Bankruptcy is a body of law designed to help people get rid of debt.  The attorneys of the Westerfeld Law Group, LLC are dedicated to helping clients improve their financial situations.  Whether a client ultimately files bankrutpcy or not depends on the facts and circumstances of his or her particular case.

We are committed to helping you find the answers you are looking for.  A better and brighter financial future is just a phone call away. 


We offer affordable prices and flexible payment plans.  Call us at (636) 447-4456 for a free case review.


QUESTIONS AND ANSWERS ABOUT CHAPTER 7 BANKRUPTCIES


1. What is a chapter 7 bankruptcy case and how does it work?


A chapter 7 bankruptcy case is a proceeding under federal law in which the debtor seeks relief under chapter 7 of the Bankruptcy Code.
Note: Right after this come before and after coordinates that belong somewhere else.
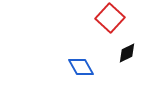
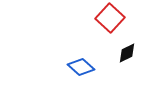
blue diamond: rotated 20 degrees counterclockwise
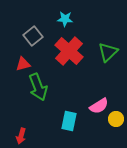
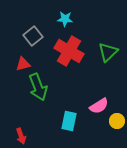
red cross: rotated 12 degrees counterclockwise
yellow circle: moved 1 px right, 2 px down
red arrow: rotated 35 degrees counterclockwise
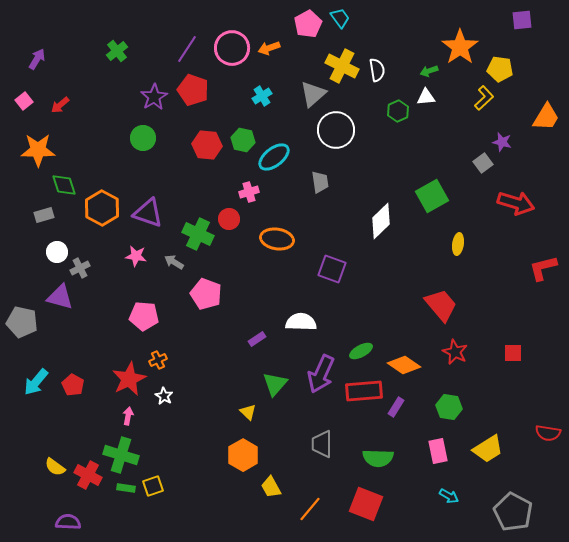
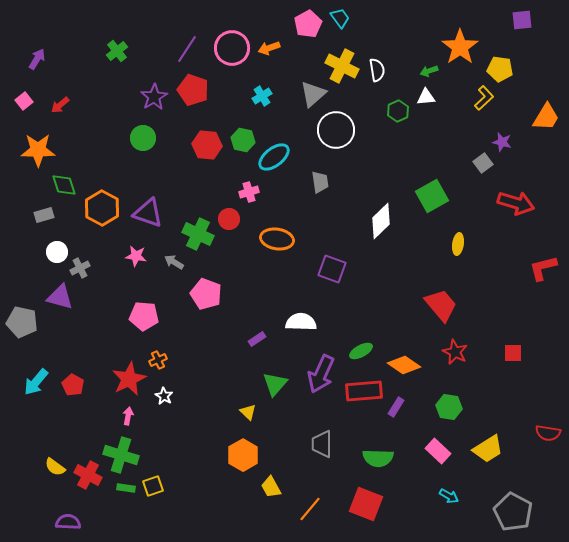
pink rectangle at (438, 451): rotated 35 degrees counterclockwise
Chapter 7 is that part (or chapter) of the Bankruptcy Code that deals with liquidation. The Bankruptcy Code is a federal law that deals with bankruptcy. A person who files a chapter 7 case is called a debtor. In a chapter 7 case, the debtor must turn his or her nonexempt property, if any exists, over to a trustee, who then con­verts the property to cash and pays the debtor's creditors. In return, the debtor receives a chapter 7 discharge, if he or she pays the filing fee, is eligible for the discharge, and obeys the orders and rules of the bankruptcy court.


2. What is a chapter 7 discharge?


It is a court order releasing a debtor from all of his or her dischargeable debts and ordering the creditors not to attempt to collect them from the debtor. A debt that is discharged is a debt that the debtor is released from and does not have to pay.
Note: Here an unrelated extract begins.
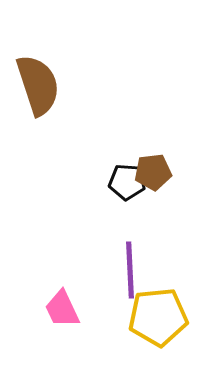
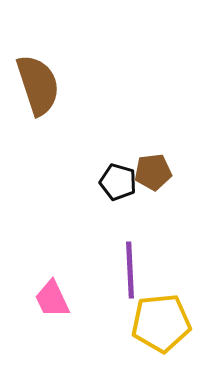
black pentagon: moved 9 px left; rotated 12 degrees clockwise
pink trapezoid: moved 10 px left, 10 px up
yellow pentagon: moved 3 px right, 6 px down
3. How does a person obtain a chapter 7 discharge?


A chapter 7 discharge is obtained by filing and maintaining a chapter 7 bankruptcy case and being eligible for a chapter 7 discharge. However, not all debts are discharged by a chapter 7 discharge. Certain types of debts are by law not dischargeable under chapter 7 and debts of this type will not be discharged even if the debtor receives a chapter 7 discharge.


4. Who is permitted to file and maintain a chapter 7 case?


Any person who resides in, does business in, or has property in the United States is permitted to file a chapter 7 bankruptcy case except a person who has intentionally dismissed a prior bankruptcy case within the last 180 days. To be permitted to maintain a chapter 7 bankruptcy case a person must qualify for chapter 7 relief under a process called means testing.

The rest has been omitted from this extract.